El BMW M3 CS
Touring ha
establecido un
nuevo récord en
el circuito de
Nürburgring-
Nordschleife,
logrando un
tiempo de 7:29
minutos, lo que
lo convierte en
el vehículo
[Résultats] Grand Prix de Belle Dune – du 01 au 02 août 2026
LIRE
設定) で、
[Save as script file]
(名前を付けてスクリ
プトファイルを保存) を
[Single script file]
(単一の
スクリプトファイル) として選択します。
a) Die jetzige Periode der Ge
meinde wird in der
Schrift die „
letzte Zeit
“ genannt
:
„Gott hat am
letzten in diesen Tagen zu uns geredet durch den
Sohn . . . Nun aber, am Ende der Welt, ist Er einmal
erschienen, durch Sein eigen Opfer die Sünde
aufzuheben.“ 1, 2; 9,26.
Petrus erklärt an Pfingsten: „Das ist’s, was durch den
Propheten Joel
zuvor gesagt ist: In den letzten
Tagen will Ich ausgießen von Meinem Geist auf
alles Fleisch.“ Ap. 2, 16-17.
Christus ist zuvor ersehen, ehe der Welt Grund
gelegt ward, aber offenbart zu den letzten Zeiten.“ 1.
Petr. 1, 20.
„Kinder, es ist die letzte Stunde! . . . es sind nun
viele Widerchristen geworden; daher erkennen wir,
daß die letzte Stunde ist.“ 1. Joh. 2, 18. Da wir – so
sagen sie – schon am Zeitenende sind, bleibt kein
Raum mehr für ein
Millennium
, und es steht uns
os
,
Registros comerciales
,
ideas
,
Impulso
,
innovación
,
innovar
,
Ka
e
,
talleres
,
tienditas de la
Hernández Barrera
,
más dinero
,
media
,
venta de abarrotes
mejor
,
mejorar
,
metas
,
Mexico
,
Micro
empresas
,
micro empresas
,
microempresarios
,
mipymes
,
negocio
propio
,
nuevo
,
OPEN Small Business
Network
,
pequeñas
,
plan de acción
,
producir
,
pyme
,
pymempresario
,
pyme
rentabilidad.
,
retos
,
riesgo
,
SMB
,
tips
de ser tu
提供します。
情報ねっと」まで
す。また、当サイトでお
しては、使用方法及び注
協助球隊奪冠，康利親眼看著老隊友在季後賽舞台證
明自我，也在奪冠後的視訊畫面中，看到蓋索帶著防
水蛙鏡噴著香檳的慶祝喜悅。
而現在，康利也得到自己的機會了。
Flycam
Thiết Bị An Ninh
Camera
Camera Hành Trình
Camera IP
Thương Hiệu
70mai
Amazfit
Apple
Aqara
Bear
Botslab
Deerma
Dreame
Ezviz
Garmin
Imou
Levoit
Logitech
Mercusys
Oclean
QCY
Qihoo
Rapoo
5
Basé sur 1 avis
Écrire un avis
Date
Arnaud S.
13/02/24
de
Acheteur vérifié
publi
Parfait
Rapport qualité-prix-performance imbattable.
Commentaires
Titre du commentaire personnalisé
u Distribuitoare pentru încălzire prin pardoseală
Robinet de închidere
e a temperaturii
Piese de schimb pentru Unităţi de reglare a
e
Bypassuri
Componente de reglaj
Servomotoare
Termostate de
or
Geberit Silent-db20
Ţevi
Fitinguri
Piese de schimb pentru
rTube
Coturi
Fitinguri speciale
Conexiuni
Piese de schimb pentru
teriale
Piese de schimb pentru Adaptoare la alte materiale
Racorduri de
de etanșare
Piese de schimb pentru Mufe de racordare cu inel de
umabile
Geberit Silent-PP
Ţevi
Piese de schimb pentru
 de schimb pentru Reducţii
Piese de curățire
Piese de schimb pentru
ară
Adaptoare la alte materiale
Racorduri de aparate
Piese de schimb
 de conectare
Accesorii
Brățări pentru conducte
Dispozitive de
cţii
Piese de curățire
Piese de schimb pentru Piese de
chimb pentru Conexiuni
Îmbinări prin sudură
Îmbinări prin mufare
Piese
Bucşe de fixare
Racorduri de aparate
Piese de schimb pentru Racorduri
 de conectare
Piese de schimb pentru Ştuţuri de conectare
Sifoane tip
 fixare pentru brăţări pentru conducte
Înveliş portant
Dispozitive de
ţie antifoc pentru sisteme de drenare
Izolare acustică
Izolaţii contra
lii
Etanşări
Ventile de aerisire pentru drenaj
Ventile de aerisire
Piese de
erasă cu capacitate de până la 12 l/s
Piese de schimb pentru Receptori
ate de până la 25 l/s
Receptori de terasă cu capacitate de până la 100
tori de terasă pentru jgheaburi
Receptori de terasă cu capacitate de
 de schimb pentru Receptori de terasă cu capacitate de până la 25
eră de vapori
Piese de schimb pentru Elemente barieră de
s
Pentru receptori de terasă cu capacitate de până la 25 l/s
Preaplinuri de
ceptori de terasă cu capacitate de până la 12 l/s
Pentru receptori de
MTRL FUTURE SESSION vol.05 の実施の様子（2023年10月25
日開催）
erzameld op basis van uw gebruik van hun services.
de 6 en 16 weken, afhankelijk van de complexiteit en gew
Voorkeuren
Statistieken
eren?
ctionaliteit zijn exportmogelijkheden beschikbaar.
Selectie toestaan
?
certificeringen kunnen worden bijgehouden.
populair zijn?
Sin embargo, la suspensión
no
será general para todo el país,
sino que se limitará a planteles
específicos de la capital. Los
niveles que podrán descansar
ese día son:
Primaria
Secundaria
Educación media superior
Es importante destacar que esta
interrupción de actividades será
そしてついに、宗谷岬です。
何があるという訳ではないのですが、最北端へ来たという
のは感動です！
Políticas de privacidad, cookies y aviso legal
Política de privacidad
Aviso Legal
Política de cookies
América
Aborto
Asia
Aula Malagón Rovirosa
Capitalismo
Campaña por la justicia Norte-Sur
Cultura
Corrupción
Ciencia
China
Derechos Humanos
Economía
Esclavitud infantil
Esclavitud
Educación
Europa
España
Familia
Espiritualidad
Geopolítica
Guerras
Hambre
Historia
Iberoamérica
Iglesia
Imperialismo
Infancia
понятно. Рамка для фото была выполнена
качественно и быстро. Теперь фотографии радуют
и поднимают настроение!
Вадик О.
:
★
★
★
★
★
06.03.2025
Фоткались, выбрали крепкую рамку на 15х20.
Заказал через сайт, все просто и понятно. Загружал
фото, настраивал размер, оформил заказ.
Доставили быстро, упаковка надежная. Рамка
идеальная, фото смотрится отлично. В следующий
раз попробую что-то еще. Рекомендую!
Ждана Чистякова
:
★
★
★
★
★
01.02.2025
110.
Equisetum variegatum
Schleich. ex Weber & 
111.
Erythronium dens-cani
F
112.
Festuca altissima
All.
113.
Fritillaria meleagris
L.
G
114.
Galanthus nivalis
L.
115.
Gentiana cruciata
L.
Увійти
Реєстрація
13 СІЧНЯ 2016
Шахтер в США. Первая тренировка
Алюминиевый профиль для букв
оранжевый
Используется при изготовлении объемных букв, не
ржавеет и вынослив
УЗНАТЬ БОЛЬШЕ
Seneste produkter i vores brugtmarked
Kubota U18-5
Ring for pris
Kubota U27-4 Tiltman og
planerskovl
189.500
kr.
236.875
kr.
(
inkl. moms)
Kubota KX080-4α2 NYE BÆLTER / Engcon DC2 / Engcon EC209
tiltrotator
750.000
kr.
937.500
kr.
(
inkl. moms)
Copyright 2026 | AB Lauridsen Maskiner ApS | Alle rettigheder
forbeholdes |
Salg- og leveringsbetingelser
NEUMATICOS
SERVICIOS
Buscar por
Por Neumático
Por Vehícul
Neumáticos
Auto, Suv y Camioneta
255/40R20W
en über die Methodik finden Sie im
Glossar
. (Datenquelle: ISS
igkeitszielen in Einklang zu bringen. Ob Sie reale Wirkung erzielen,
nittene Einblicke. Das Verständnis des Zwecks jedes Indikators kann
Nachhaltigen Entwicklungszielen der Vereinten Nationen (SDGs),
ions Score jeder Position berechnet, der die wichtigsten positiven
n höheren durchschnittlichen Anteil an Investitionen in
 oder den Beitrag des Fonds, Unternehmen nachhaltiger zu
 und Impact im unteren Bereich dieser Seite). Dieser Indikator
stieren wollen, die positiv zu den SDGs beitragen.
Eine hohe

━━━━━━━━━━

■ **Task objective**
Check each line of the listing for "será". Show those that have it.

■ **Task solution**
será general para todo el país,
interrupción de actividades será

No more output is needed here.